→ What to work on:
Whichever lines of the material contain "Гринта", copy each of them.

→ Dataset content:
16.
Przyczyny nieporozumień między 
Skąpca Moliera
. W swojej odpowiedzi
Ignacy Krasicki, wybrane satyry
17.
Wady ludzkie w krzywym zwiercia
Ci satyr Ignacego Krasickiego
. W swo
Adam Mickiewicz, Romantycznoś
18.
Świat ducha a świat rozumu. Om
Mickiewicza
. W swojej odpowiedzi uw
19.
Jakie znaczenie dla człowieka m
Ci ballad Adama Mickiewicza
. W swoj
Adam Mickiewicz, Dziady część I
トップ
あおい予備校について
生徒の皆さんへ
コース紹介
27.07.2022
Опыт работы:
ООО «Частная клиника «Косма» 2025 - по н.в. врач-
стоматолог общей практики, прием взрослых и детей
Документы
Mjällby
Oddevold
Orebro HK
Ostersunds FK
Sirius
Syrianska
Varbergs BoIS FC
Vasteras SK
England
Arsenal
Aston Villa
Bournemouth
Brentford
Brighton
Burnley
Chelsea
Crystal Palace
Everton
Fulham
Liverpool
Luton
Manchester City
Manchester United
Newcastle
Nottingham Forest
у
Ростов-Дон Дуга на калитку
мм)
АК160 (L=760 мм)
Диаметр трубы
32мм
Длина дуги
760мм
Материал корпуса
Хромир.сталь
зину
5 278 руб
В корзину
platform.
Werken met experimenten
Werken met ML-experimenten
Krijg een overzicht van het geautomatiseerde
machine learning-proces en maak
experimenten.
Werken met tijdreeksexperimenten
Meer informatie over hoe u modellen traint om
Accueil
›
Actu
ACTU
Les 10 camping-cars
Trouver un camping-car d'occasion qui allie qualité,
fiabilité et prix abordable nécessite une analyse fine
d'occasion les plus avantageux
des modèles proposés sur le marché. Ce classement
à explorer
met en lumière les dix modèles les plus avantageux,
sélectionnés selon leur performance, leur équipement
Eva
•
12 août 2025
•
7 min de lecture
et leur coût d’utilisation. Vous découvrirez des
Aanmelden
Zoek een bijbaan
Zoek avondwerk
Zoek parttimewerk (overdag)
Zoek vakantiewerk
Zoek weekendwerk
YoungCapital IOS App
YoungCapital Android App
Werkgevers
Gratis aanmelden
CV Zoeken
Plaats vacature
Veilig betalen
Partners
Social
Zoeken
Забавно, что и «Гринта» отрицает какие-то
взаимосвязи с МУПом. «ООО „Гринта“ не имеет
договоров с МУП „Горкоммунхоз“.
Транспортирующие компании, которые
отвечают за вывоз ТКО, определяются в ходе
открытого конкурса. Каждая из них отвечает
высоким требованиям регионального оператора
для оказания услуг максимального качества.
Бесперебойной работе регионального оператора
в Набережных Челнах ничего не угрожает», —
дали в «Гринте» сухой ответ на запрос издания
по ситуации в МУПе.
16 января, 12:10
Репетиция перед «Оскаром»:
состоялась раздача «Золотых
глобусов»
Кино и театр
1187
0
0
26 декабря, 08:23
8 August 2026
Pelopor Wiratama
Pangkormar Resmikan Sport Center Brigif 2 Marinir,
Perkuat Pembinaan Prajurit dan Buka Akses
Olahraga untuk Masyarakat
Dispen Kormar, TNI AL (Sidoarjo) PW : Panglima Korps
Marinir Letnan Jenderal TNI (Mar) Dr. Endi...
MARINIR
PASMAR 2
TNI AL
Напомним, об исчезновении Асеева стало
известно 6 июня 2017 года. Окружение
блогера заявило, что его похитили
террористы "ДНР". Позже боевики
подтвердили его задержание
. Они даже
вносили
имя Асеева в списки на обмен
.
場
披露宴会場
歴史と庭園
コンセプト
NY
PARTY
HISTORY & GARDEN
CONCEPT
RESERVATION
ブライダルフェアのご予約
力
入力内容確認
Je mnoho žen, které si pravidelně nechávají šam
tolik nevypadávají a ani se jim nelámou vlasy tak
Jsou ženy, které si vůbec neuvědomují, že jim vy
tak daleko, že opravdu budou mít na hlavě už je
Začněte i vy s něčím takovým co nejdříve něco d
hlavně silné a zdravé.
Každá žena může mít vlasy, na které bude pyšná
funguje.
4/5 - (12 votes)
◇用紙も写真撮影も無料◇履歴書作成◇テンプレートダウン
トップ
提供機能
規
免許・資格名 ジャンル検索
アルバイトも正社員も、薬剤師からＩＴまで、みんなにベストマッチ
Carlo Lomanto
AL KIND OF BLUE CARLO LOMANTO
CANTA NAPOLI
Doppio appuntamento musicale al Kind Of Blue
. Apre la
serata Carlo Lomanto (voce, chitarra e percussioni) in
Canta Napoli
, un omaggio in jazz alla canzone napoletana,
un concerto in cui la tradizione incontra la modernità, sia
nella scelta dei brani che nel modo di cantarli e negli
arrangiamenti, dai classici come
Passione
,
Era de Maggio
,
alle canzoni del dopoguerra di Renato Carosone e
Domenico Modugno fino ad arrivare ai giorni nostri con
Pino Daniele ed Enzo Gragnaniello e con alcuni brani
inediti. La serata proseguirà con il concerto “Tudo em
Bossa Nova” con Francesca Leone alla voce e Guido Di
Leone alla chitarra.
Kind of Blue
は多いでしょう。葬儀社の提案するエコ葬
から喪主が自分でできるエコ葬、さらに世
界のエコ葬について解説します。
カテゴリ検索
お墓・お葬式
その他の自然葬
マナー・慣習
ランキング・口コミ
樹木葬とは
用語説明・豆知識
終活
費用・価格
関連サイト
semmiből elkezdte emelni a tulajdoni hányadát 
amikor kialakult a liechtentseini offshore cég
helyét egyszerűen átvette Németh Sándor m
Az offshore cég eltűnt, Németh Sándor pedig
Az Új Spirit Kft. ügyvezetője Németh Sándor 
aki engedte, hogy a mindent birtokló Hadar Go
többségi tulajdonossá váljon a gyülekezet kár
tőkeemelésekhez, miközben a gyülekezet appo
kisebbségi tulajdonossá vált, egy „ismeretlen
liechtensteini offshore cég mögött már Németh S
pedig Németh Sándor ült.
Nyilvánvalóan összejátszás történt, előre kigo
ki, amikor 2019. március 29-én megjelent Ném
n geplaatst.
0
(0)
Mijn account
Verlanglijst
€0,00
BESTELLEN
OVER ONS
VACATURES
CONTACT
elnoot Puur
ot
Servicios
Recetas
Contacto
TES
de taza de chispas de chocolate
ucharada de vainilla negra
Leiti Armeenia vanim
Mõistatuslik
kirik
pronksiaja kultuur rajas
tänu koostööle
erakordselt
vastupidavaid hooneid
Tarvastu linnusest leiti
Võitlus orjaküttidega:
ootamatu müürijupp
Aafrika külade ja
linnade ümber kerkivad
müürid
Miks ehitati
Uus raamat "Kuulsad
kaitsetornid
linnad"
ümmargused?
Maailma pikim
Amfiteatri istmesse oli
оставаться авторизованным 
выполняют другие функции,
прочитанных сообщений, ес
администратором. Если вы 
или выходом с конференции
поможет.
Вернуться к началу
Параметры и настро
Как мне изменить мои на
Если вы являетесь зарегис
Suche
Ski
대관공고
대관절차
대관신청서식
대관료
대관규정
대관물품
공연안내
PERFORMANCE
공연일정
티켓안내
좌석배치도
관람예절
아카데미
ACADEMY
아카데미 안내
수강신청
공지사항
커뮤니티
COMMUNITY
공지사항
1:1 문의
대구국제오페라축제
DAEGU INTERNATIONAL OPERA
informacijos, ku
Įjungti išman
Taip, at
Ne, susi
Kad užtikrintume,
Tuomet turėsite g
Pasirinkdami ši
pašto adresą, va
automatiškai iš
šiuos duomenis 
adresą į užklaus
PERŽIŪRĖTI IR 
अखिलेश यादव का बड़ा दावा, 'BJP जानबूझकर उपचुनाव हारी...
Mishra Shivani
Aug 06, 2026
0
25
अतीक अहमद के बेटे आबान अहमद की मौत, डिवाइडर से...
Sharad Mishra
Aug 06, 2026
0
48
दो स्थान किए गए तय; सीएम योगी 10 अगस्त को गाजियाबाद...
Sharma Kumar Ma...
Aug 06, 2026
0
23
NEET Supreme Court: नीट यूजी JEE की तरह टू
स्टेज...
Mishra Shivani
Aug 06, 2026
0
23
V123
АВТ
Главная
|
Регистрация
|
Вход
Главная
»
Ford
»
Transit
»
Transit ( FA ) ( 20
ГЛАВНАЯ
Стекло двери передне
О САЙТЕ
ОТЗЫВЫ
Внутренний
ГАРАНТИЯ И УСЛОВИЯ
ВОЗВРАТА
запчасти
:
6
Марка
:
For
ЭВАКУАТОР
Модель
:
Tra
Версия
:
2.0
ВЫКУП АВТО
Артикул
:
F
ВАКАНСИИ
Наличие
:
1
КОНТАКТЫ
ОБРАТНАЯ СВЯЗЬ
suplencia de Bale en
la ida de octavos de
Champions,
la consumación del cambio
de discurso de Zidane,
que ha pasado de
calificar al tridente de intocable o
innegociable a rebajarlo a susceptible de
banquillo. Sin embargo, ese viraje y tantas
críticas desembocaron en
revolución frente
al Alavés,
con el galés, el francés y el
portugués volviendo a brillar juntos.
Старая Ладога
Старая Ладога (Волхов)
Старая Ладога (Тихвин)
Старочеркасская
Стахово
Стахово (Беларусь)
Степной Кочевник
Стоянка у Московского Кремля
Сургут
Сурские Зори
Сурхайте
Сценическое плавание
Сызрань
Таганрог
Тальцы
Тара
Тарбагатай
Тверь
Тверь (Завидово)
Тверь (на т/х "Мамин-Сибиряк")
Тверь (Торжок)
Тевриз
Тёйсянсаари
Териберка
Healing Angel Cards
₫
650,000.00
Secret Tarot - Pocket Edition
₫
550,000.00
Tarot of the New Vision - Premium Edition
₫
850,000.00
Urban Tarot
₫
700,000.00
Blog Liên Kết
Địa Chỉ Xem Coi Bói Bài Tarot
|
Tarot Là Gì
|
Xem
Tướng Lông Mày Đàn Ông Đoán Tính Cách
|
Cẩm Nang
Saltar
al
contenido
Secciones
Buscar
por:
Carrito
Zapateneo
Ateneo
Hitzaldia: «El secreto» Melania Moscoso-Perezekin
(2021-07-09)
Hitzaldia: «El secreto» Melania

→ Answer to the problem:
Забавно, что и «Гринта» отрицает какие-то
взаимосвязи с МУПом. «ООО „Гринта“ не имеет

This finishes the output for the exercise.